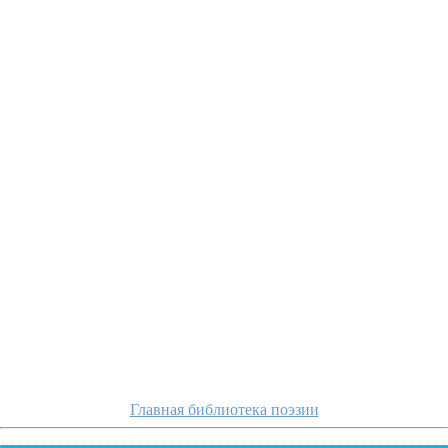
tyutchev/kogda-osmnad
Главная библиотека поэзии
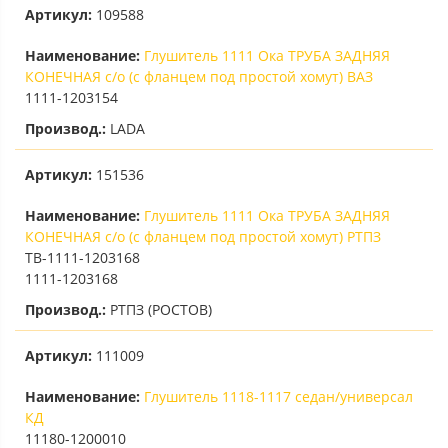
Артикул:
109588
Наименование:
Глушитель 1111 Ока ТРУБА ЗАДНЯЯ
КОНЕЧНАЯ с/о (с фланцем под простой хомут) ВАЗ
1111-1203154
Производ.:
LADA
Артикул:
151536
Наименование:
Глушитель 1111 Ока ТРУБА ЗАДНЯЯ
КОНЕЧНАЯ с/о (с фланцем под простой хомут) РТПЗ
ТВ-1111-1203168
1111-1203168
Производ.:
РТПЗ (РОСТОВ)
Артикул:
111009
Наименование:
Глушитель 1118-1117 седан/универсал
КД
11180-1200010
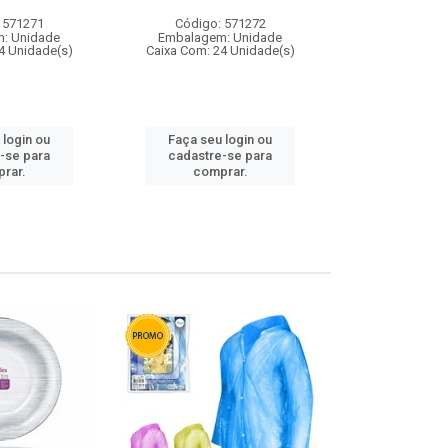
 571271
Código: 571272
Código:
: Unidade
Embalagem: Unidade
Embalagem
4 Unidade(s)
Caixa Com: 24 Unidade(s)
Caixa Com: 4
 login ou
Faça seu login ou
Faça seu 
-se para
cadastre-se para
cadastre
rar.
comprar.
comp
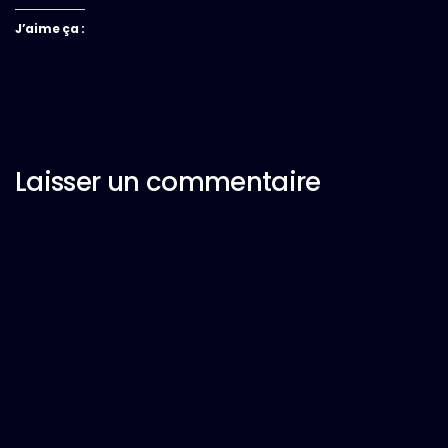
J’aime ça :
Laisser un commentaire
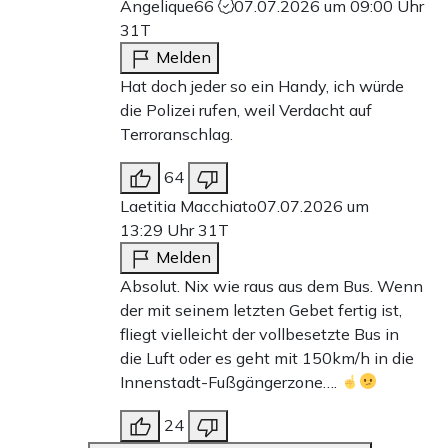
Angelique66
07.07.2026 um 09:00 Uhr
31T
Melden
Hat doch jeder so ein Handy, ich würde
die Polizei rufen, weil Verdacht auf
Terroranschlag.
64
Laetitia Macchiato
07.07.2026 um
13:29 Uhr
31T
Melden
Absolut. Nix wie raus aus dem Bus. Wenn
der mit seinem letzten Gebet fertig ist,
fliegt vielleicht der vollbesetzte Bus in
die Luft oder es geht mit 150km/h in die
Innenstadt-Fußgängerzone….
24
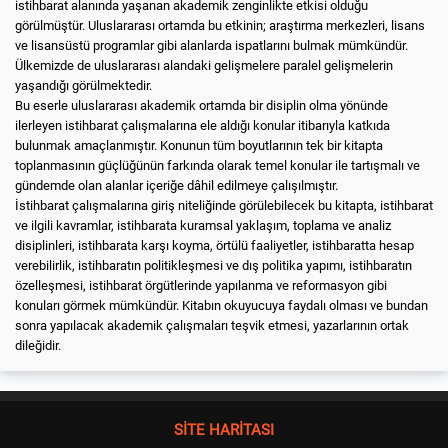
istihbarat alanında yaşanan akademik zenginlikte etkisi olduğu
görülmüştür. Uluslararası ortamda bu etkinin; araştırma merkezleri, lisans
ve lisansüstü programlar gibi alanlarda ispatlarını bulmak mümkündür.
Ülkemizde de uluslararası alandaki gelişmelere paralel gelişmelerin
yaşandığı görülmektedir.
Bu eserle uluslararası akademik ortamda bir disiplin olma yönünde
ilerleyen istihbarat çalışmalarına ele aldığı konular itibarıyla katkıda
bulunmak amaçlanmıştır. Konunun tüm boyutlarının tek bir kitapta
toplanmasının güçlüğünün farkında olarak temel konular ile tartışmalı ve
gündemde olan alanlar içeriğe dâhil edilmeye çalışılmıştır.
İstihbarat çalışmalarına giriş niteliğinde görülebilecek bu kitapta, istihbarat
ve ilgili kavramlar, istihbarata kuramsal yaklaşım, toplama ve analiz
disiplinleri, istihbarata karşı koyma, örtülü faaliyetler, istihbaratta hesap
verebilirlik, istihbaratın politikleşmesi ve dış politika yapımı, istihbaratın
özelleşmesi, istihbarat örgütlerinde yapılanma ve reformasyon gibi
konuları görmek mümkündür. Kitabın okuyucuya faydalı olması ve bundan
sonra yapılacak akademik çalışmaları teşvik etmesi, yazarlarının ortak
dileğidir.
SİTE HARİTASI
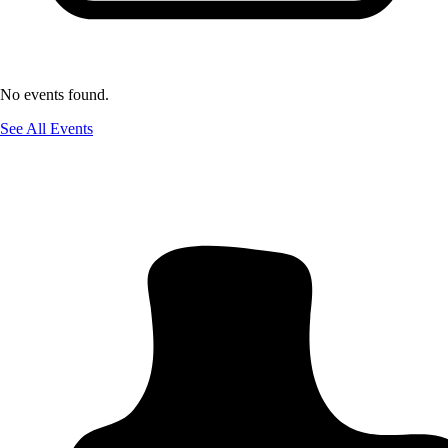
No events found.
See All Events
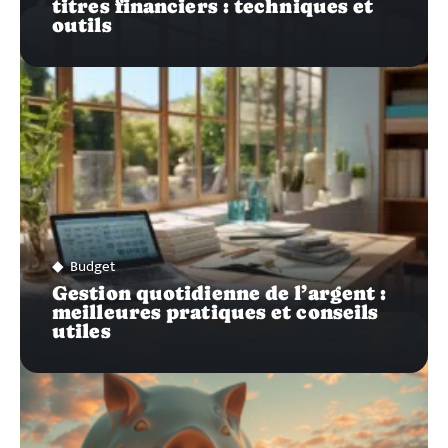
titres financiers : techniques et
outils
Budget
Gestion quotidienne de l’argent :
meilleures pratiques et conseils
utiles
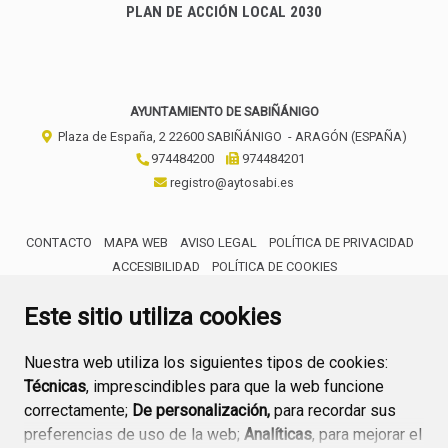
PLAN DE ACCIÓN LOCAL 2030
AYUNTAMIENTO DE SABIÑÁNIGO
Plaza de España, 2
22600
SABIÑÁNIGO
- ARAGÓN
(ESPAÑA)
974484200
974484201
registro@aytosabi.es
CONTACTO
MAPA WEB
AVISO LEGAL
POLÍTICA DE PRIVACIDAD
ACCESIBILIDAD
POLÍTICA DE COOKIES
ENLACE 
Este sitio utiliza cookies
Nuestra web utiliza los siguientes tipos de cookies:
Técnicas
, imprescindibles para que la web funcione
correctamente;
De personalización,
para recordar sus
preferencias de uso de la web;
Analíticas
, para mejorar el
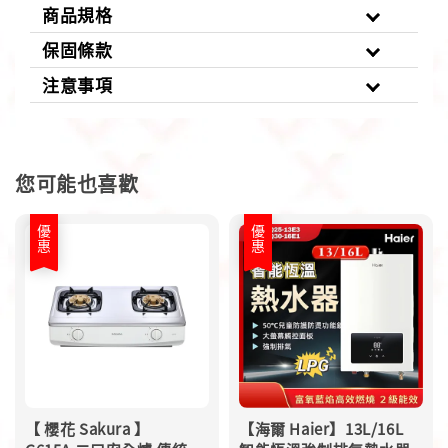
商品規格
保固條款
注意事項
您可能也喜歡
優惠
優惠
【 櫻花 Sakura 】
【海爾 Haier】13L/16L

:::::

What the task requires: From the first record to the last, print everything again exactly, without pictures.

Answer for the task:
tyutchev/kogda-osmnad
Главная библиотека поэзии
Артикул:
109588
Наименование:
Глушитель 1111 Ока ТРУБА ЗАДНЯЯ
КОНЕЧНАЯ с/о (с фланцем под простой хомут) ВАЗ
1111-1203154
Производ.:
LADA
Артикул:
151536
Наименование:
Глушитель 1111 Ока ТРУБА ЗАДНЯЯ
КОНЕЧНАЯ с/о (с фланцем под простой хомут) РТПЗ
ТВ-1111-1203168
1111-1203168
Производ.:
РТПЗ (РОСТОВ)
Артикул:
111009
Наименование:
Глушитель 1118-1117 седан/универсал
КД
11180-1200010
 571271
Código: 571272
Código:
: Unidade
Embalagem: Unidade
Embalagem
4 Unidade(s)
Caixa Com: 24 Unidade(s)
Caixa Com: 4
 login ou
Faça seu login ou
Faça seu 
-se para
cadastre-se para
cadastre
rar.
comprar.
comp
J’aime ça :
Laisser un commentaire
Angelique66
07.07.2026 um 09:00 Uhr
31T
Melden
Hat doch jeder so ein Handy, ich würde
die Polizei rufen, weil Verdacht auf
Terroranschlag.
64
Laetitia Macchiato
07.07.2026 um
13:29 Uhr
31T
Melden
Absolut. Nix wie raus aus dem Bus. Wenn
der mit seinem letzten Gebet fertig ist,
fliegt vielleicht der vollbesetzte Bus in
die Luft oder es geht mit 150km/h in die
Innenstadt-Fußgängerzone….
24
istihbarat alanında yaşanan akademik zenginlikte etkisi olduğu
görülmüştür. Uluslararası ortamda bu etkinin; araştırma merkezleri, lisans
ve lisansüstü programlar gibi alanlarda ispatlarını bulmak mümkündür.
Ülkemizde de uluslararası alandaki gelişmelere paralel gelişmelerin
yaşandığı görülmektedir.
Bu eserle uluslararası akademik ortamda bir disiplin olma yönünde
ilerleyen istihbarat çalışmalarına ele aldığı konular itibarıyla katkıda
bulunmak amaçlanmıştır. Konunun tüm boyutlarının tek bir kitapta
toplanmasının güçlüğünün farkında olarak temel konular ile tartışmalı ve
gündemde olan alanlar içeriğe dâhil edilmeye çalışılmıştır.
İstihbarat çalışmalarına giriş niteliğinde görülebilecek bu kitapta, istihbarat
ve ilgili kavramlar, istihbarata kuramsal yaklaşım, toplama ve analiz
disiplinleri, istihbarata karşı koyma, örtülü faaliyetler, istihbaratta hesap
verebilirlik, istihbaratın politikleşmesi ve dış politika yapımı, istihbaratın
özelleşmesi, istihbarat örgütlerinde yapılanma ve reformasyon gibi
konuları görmek mümkündür. Kitabın okuyucuya faydalı olması ve bundan
sonra yapılacak akademik çalışmaları teşvik etmesi, yazarlarının ortak
dileğidir.
SİTE HARİTASI
No events found.
See All Events
titres financiers : techniques et
outils
Budget
Gestion quotidienne de l’argent :
meilleures pratiques et conseils
utiles
PLAN DE ACCIÓN LOCAL 2030
AYUNTAMIENTO DE SABIÑÁNIGO
Plaza de España, 2
22600
SABIÑÁNIGO
- ARAGÓN
(ESPAÑA)
974484200
974484201
registro@aytosabi.es
CONTACTO
MAPA WEB
AVISO LEGAL
POLÍTICA DE PRIVACIDAD
ACCESIBILIDAD
POLÍTICA DE COOKIES
ENLACE 
Este sitio utiliza cookies
Nuestra web utiliza los siguientes tipos de cookies:
Técnicas
, imprescindibles para que la web funcione
correctamente;
De personalización,
para recordar sus
preferencias de uso de la web;
Analíticas
, para mejorar el
商品規格
保固條款
注意事項
您可能也喜歡
優惠
優惠
【 櫻花 Sakura 】
【海爾 Haier】13L/16L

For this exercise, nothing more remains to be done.